In a just-issued majority decision that will doubtless be hailed as seminal in the battle for LGBTQ equality, the United States Supreme Court ruled that Title VII of the Civil Rights Act of 1964 bans workplace discrimination based on sexual orientation and gender identity. Bostock v. Clayton County, 590 U.S. ___ (2020). The Court finally made into law what proponents of equal rights always asserted: “Discrimination based on homosexuality or transgender status necessarily entails discrimination based on sex….”
The issue came to the court through three cases where employees had faced adverse employment actions because of their sexual orientation or gender identity. Donald Zarda, a skydiving instructor, and Gerald Bostock, a child-welfare-services coordinator for Clayton County, Georgia, filed lawsuits in federal court alleging that they were terminated because they were gay in violation of Title VII. The U.S. Court of Appeals for the 2nd Circuit agreed with Zarda that Title VII bars discrimination based on sexual orientation; the U.S. Court of Appeals for the 11th Circuit held against Bostock that it did not.
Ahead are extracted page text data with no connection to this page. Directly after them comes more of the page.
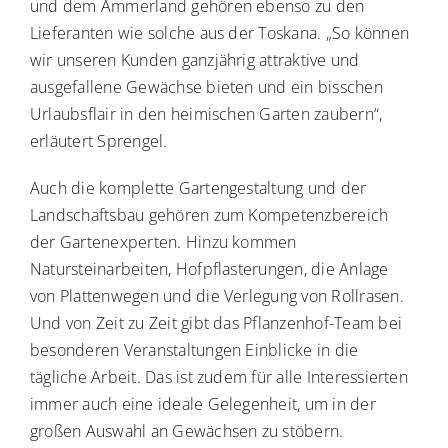
und dem Ammerland gehören ebenso zu den
Lieferanten wie solche aus der Toskana. „So können
wir unseren Kunden ganzjährig attraktive und
ausgefallene Gewächse bieten und ein bisschen
Urlaubsflair in den heimischen Garten zaubern“,
erläutert Sprengel.
Auch die komplette Gartengestaltung und der
Landschaftsbau gehören zum Kompetenzbereich
der Gartenexperten. Hinzu kommen
Natursteinarbeiten, Hofpflasterungen, die Anlage
von Plattenwegen und die Verlegung von Rollrasen.
Und von Zeit zu Zeit gibt das Pflanzenhof-Team bei
besonderen Veranstaltungen Einblicke in die
tägliche Arbeit. Das ist zudem für alle Interessierten
immer auch eine ideale Gelegenheit, um in der
großen Auswahl an Gewächsen zu stöbern.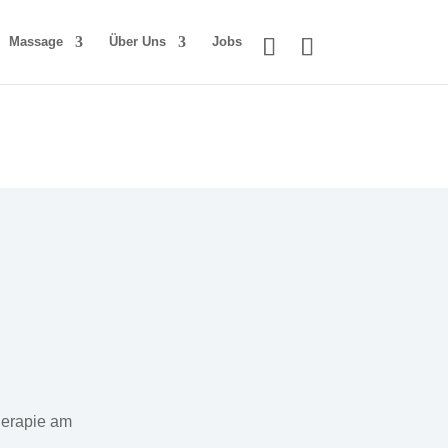
Massage
Über Uns
Jobs
herapie am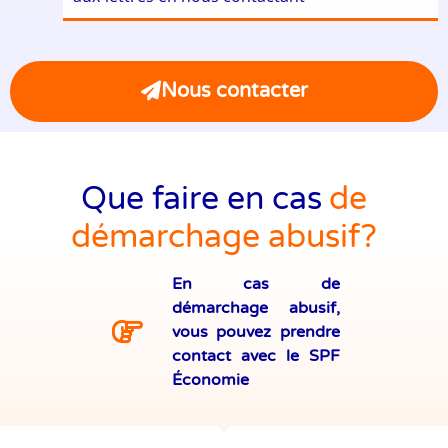
Nous contacter
Que faire en cas
de
démarchage abusif?
En cas de
démarchage abusif,
vous pouvez prendre
contact avec le SPF
Économie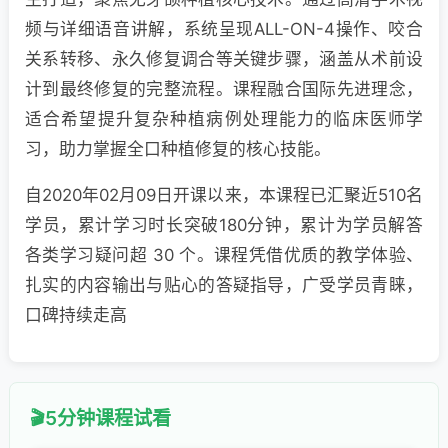
频与详细语音讲解，系统呈现ALL-ON-4操作、咬合
关系转移、永久修复调合等关键步骤，涵盖从术前设
计到最终修复的完整流程。课程融合国际先进理念，
适合希望提升复杂种植病例处理能力的临床医师学
习，助力掌握全口种植修复的核心技能。
自2020年02月09日开课以来，本课程已汇聚近510名
学员，累计学习时长突破180分钟，累计为学员解答
各类学习疑问超 30 个。课程凭借优质的教学体验、
扎实的内容输出与贴心的答疑指导，广受学员青睐，
口碑持续走高
5分钟课程试看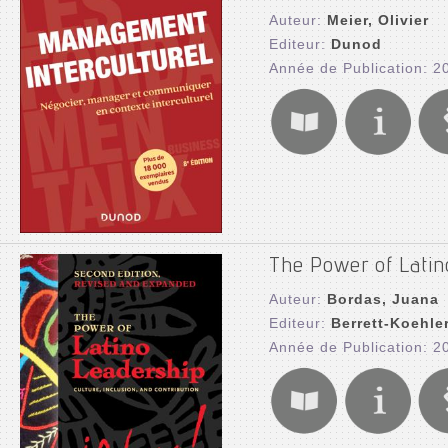
Auteur:
Meier, Olivier
Editeur:
Dunod
Année de Publication: 2
The Power of Latin
Auteur:
Bordas, Juana
Editeur:
Berrett-Koehle
Année de Publication: 2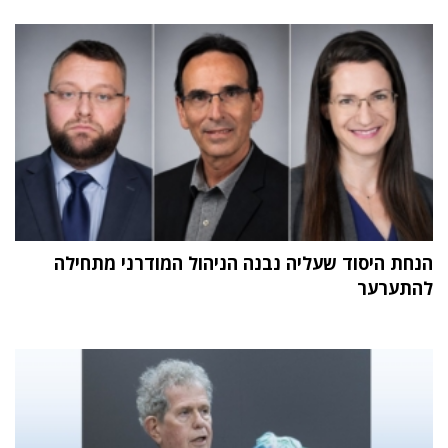
הנחת היסוד שעליה נבנה הניהול המודרני מתחילה
להתערער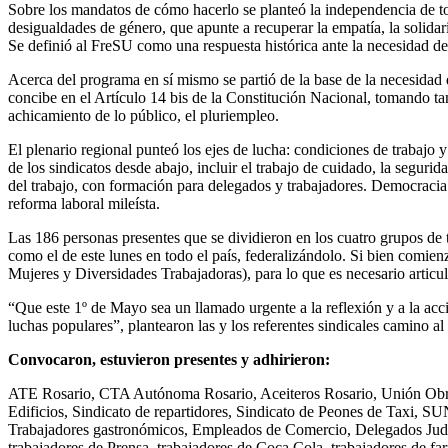
Sobre los mandatos de cómo hacerlo se planteó la independencia de tod
desigualdades de género, que apunte a recuperar la empatía, la solidari
Se definió al FreSU como una respuesta histórica ante la necesidad d
Acerca del programa en sí mismo se partió de la base de la necesidad d
concibe en el Artículo 14 bis de la Constitución Nacional, tomando tam
achicamiento de lo público, el pluriempleo.
El plenario regional punteó los ejes de lucha: condiciones de trabajo y 
de los sindicatos desde abajo, incluir el trabajo de cuidado, la seguri
del trabajo, con formación para delegados y trabajadores. Democracia de
reforma laboral mileísta.
Las 186 personas presentes que se dividieron en los cuatro grupos de t
como el de este lunes en todo el país, federalizándolo. Si bien comien
Mujeres y Diversidades Trabajadoras), para lo que es necesario articul
“Que este 1º de Mayo sea un llamado urgente a la reflexión y a la acc
luchas populares”, plantearon las y los referentes sindicales camino al
Convocaron, estuvieron presentes y adhirieron:
ATE Rosario, CTA Autónoma Rosario, Aceiteros Rosario, Unión Obrer
Edificios, Sindicato de repartidores, Sindicato de Peones de Tax
Trabajadores gastronómicos, Empleados de Comercio, Delegados Judi
trabajadores de Prensa, trabajadores de Coca Cola, trabajadores de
In the third lawsuit, originally brought by the Equal Employment Opportunity Commission on behalf of transgender employees after Aimee Stephens, a funeral director and embalmer, was terminated after she announced her gender transition. The Michigan federal district court agreed with the funeral home that Title VII does not protect transgender employees from discrimination, but the decision was reversed by the U.S. Court of Appeals for the 6th Circuit. The U.S. Supreme Court granted certiorari in April 2019 and heard the combined cases in October.
Justice Gorsuch, writing for the 6-3 majority, siding with the Chief Justice Roberts and Justices Ginsburg, Breyer, Sotomayor, and Kagan, held that when an employer fires an employee “for being homosexual or transgender,” that employer “fires that person for traits or actions it would not have questioned in members of a different sex.” That, the Supreme Court stated, is “exactly what Title VII forbids.” The Court held that while the drafters of the 1964 Civil Rights Act “might not have anticipated their work would lead to this particular result,” it is not unprecedented for the Court to apply Title VII to scenarios that were likely beyond the legislators’ original intentions.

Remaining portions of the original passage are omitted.